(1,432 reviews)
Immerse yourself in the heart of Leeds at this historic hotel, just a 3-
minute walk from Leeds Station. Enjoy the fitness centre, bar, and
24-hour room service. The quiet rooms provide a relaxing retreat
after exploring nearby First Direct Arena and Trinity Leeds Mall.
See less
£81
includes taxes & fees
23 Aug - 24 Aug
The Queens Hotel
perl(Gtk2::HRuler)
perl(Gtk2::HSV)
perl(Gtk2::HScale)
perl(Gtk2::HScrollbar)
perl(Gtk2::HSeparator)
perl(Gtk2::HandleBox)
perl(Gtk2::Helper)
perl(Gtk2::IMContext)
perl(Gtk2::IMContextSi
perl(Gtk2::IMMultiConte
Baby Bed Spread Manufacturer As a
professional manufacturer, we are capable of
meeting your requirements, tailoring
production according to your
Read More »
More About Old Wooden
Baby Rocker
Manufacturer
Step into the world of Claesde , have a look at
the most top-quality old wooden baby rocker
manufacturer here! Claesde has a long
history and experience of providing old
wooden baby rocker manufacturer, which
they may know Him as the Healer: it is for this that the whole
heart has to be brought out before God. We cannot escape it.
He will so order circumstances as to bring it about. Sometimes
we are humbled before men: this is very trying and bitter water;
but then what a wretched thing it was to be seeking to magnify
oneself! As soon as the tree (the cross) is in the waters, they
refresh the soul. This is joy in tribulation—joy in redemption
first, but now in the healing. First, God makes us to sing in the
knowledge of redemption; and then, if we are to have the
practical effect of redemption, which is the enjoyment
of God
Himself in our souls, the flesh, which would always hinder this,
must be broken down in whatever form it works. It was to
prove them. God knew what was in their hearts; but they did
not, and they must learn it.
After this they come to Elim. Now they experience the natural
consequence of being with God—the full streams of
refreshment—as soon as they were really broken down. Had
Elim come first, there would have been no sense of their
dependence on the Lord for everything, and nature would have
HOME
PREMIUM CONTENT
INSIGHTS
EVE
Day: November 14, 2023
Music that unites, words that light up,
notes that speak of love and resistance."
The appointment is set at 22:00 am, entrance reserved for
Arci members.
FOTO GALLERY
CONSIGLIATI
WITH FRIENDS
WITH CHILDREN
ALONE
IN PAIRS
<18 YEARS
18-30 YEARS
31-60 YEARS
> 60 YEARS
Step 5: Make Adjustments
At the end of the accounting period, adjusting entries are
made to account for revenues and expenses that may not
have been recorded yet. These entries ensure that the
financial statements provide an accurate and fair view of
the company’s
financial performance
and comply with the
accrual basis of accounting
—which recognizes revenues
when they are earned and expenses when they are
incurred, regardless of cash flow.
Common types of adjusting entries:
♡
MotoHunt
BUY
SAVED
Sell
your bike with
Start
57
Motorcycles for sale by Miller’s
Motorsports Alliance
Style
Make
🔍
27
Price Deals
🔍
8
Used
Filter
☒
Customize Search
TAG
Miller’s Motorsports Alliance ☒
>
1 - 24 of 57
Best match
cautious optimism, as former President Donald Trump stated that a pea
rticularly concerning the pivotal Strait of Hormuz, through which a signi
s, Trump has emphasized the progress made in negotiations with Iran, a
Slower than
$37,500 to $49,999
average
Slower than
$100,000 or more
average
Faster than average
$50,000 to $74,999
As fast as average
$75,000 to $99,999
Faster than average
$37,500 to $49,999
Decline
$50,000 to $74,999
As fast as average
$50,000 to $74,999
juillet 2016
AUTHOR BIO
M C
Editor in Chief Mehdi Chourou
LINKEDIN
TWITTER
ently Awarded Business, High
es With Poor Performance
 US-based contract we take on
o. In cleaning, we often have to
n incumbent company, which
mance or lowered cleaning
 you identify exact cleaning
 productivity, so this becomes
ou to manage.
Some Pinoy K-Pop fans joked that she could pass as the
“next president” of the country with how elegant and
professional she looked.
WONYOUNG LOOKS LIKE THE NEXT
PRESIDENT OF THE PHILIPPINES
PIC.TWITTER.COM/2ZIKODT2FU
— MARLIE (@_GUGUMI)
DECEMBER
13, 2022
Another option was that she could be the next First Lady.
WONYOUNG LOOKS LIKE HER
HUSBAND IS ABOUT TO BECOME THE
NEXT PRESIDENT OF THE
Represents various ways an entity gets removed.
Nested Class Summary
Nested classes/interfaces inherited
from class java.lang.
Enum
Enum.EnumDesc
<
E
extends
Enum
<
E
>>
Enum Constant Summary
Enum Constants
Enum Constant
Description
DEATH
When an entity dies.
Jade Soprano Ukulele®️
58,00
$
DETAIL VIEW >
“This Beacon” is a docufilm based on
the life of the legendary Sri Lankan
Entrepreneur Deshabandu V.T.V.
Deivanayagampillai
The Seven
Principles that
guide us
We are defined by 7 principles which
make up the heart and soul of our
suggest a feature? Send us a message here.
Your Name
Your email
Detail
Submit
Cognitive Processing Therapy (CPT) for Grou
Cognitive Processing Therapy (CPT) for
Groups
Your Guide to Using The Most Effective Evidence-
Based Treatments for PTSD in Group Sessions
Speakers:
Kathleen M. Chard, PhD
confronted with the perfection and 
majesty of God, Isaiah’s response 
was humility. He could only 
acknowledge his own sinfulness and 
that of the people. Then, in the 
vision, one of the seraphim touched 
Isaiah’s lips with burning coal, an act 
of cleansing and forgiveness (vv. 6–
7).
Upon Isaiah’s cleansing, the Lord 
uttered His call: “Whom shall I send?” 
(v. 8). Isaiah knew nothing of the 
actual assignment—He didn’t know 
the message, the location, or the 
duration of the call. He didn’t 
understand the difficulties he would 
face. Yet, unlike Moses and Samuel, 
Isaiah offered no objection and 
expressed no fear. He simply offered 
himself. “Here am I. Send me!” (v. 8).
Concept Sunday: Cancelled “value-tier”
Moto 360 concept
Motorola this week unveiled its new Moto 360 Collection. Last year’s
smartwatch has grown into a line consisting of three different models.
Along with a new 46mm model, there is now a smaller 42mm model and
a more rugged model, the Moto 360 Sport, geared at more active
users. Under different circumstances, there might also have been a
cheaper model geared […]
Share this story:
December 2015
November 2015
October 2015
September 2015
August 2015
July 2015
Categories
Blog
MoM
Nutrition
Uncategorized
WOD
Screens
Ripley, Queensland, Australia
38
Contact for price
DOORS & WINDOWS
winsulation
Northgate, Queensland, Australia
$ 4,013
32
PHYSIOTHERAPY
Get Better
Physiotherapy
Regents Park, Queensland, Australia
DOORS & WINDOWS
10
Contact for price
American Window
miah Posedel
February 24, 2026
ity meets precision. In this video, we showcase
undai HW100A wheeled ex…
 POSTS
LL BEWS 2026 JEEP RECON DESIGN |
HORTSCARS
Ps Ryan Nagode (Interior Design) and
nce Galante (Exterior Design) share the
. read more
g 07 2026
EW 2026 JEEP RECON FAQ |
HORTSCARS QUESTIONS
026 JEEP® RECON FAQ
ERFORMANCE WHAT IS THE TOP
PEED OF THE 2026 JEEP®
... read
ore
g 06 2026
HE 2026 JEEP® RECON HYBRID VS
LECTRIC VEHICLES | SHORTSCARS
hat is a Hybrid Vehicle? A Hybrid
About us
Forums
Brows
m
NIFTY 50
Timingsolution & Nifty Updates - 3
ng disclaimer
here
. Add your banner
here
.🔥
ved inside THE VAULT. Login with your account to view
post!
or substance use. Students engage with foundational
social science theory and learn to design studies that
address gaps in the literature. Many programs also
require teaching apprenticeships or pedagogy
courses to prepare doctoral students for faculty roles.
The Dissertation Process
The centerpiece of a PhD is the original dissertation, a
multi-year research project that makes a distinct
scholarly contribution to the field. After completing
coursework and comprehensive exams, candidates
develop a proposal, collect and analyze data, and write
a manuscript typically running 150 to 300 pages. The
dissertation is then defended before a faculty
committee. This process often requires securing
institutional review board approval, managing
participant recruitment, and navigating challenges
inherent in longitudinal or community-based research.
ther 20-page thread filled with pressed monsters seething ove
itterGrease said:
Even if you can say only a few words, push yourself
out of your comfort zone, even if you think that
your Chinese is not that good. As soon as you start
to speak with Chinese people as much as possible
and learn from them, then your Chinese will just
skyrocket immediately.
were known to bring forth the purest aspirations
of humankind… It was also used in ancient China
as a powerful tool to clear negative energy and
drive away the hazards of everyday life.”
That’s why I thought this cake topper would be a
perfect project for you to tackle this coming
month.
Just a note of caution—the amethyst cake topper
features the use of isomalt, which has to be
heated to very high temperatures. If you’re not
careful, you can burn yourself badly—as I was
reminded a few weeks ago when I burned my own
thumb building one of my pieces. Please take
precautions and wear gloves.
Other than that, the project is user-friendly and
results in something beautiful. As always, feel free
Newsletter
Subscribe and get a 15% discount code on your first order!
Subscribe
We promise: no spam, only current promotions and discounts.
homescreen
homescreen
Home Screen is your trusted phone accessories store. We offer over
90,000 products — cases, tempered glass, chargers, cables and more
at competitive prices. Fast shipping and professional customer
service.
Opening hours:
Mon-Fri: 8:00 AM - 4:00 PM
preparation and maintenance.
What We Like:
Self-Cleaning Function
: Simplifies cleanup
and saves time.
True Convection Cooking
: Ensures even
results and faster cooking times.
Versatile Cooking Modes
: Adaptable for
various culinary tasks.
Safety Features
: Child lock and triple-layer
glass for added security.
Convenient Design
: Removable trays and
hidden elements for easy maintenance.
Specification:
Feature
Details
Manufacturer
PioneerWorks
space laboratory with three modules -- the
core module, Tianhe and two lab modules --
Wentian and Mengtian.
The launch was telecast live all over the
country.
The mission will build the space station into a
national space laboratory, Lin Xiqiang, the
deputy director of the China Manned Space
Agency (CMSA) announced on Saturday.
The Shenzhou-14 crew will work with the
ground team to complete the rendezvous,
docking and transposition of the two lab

+--

Task prompt
Could you return exactly the lines above from the line with "knowledge of redemption;" to the line with "must be broken", both included, and nothing else?

Solution to this task
knowledge of redemption; and then, if we are to have the
practical effect of redemption, which is the enjoyment
of God
Himself in our souls, the flesh, which would always hinder this,
must be broken down in whatever form it works. It was to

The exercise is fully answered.